“The project has been created with pioneering Syrian academics and creative writers and poets displaced and dispersed across Turkey, Syria, UK, France and beyond; together, we have built a platform from which they will speak and be heard.”
War, conflict and persecution are stifling academic and creative freedom, threatening researchers’ safety and compromising the future development of countries. Where academics are killed or scattered due to their views, intellectual capital is lost and ruined societies are left unable to rebuild. The School of English’s Dr Bahriye Kemal has been leading an important project together with Syrian academics in this grim situation, alongside Cara (Council for At-Risk Academics), the Royal Society and the British Academy.
The project consists of a large symposium (from Monday 6 December to Friday 10 December) and various cultural events that host over 50 displaced Syrian voices, including leading academics across various disciplines, award winning creative writers, poets and film-makers, ground-breaking charities, and pioneering activist. The mission which brings together such diversity of fields is to give a platform for voices displaced by conflict and to promote the importance of their unique insights and perspectives.
‘The project has been created with pioneering Syrian academics and creative writers and poets displaced and dispersed across Turkey, Syria, UK, France and beyond; together, we have built a platform from which they will speak and be heard,’ says Dr Kemal in the run up to the symposium. ‘In spite of the restrictions resulting from Covid-19 and our dispersed locations, we are able to connect, collaborate and create together within and beyond borders, barriers and dangerous sites without rights.’
Each day of the symposium focuses on a key theme based on the United Nations Sustainable Development Goals. The symposium’s sessions are also complemented by unique evening cultural events curated and led by Dr Bahriye Kemal (University of Kent) together with Dr Rida Anis (Assistant Professor of English, Hasan Kalyoncu University, Gaziantep, Turkey), and Hiba Al-Haji (activist, novelist, Civil Society Strengthening Specialist for UNDP, and founder of Syrian Revolutionary Feminists, and Equity and Empowerment Organizatio) including:
- Women Writing Syria: Resilience, Solidarity & Movements (Monday 6 December): An evening with award-winning Syrian women writers, poets & activists.
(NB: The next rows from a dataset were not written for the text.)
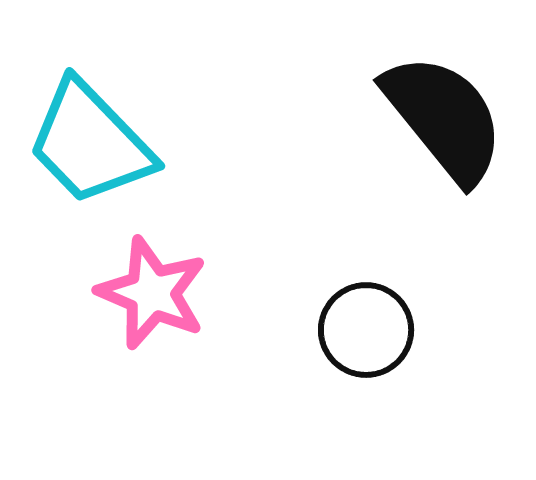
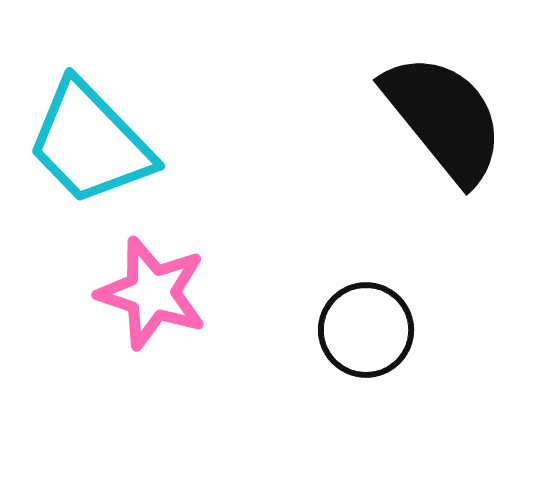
pink star: rotated 5 degrees counterclockwise
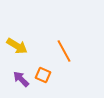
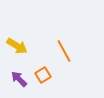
orange square: rotated 35 degrees clockwise
purple arrow: moved 2 px left
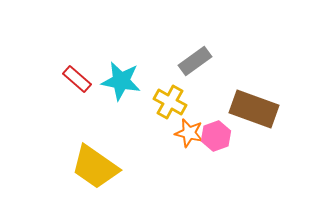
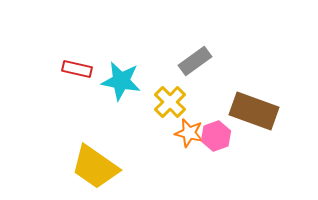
red rectangle: moved 10 px up; rotated 28 degrees counterclockwise
yellow cross: rotated 16 degrees clockwise
brown rectangle: moved 2 px down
In discussion with Dr Kemal, these women explore the act of writing about lived experiences of displacement, family, social movements, recovery and mental health, and other topics relating to the Syrian conflict. On this session, Dr Kemal says: ‘This promises to be an unforgettable evening with some of the most resilient women of our time. They have used their writing to tell us the truth about what is happening in Syria.’
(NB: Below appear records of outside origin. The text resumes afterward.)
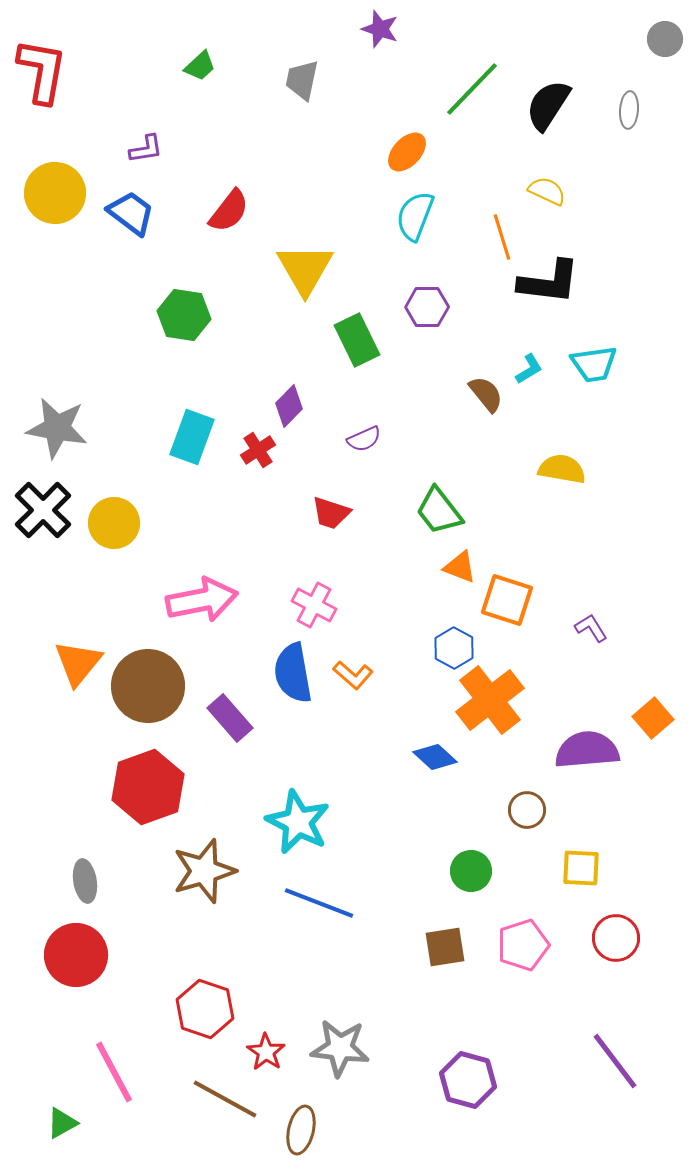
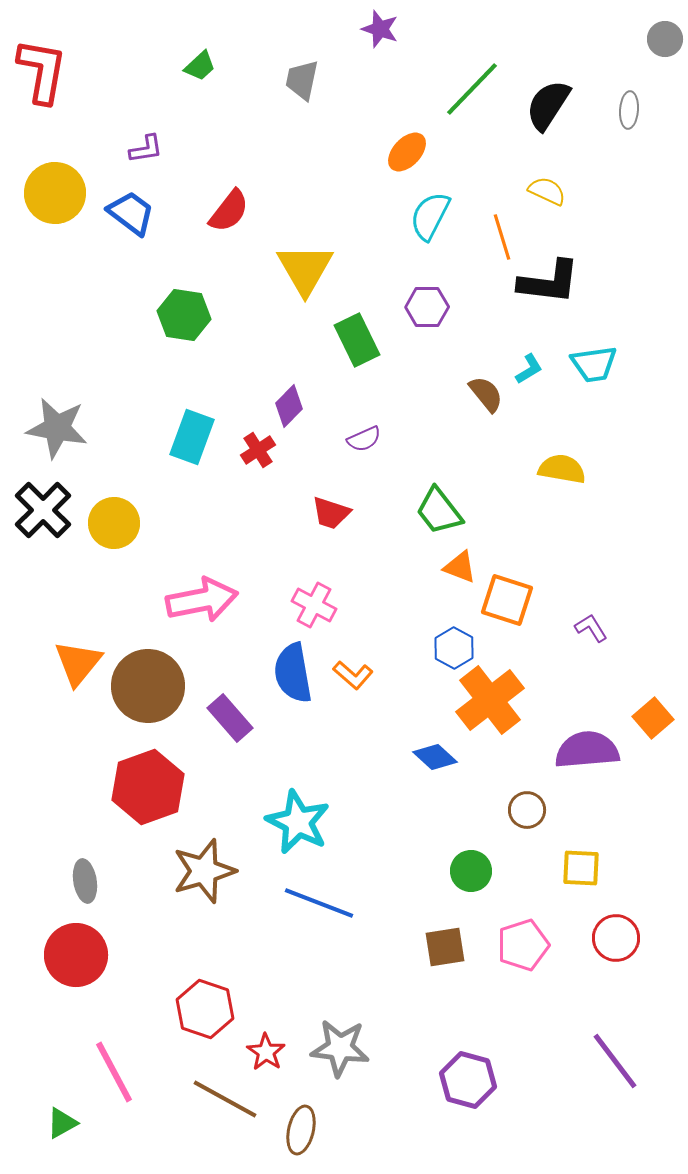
cyan semicircle at (415, 216): moved 15 px right; rotated 6 degrees clockwise
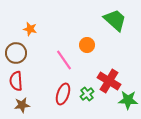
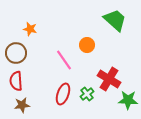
red cross: moved 2 px up
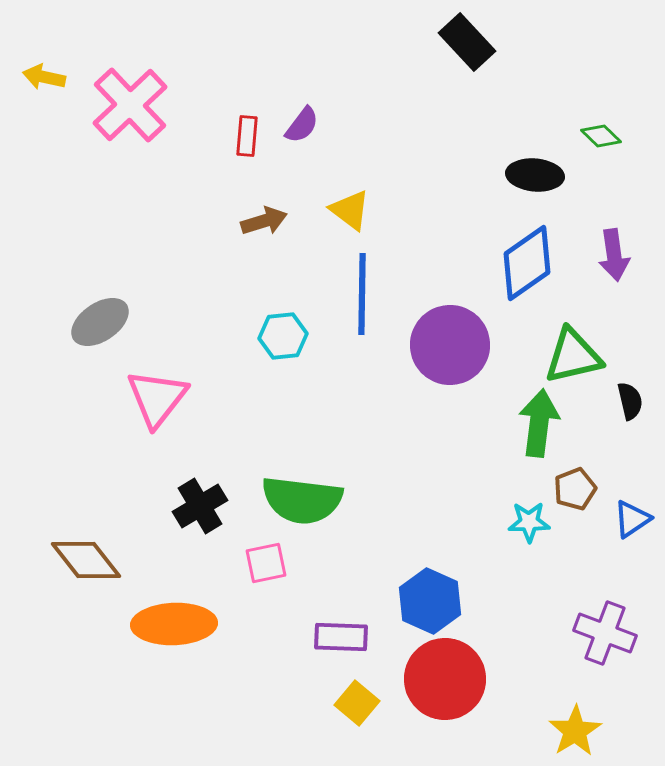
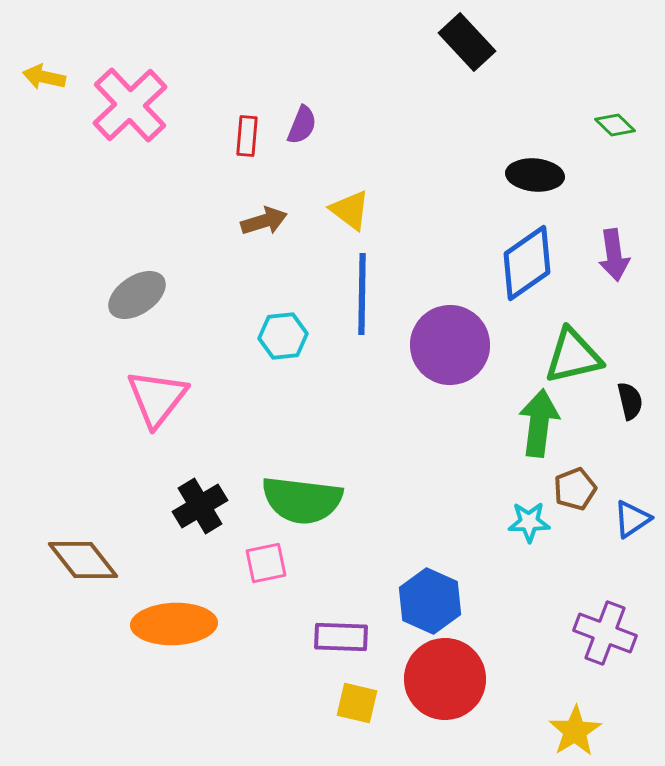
purple semicircle: rotated 15 degrees counterclockwise
green diamond: moved 14 px right, 11 px up
gray ellipse: moved 37 px right, 27 px up
brown diamond: moved 3 px left
yellow square: rotated 27 degrees counterclockwise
- Documenting Syria: Health, Space, Activism (Wednesday 8 December): A Conversation with BAFTA award-winning director Waad Al-Kateab and Dr Kemal about the experience of documenting war and violence, accessing public health during conflict, the deconstruction and reconstruction of public and private spaces, and the role of ‘the activist’ during conflict.
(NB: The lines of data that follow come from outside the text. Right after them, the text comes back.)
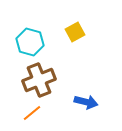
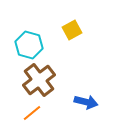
yellow square: moved 3 px left, 2 px up
cyan hexagon: moved 1 px left, 3 px down
brown cross: rotated 16 degrees counterclockwise
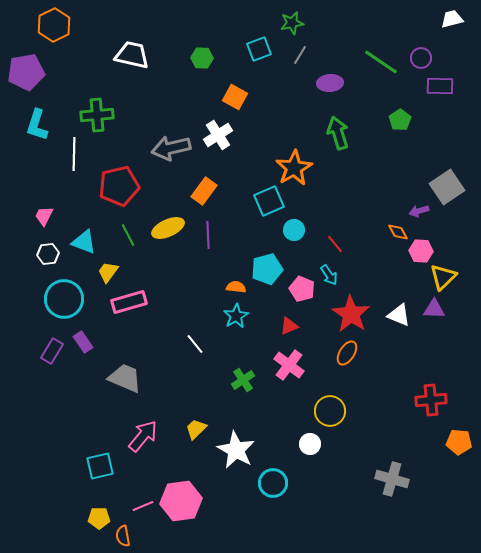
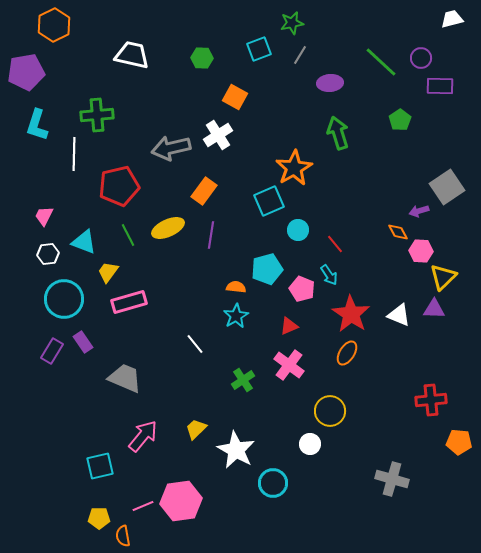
green line at (381, 62): rotated 9 degrees clockwise
cyan circle at (294, 230): moved 4 px right
purple line at (208, 235): moved 3 px right; rotated 12 degrees clockwise
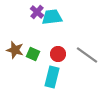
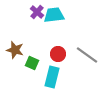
cyan trapezoid: moved 2 px right, 2 px up
green square: moved 1 px left, 9 px down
PhD student Nidal Ajaj and Dr Tom Parkinson of the Centre for the Study of Higher Education and SRT Migration and Movement Co-Lead, will also be delivering sessions across the week. The symposium, its sessions and its events are free. All are welcome to attend online.
Dr Bahriye Kemal is Lecturer in Contemporary and Postcolonial Literatures in the School of English. Her research encompasses world literature, postcolonial and partition discourse, contemporary migration studies, geopolitical studies and spatial theory. She currently teaches Right/Write to the World: Displacement, Social Movements, Political Action; Places, Journeys and Borders; Contemporary Struggles.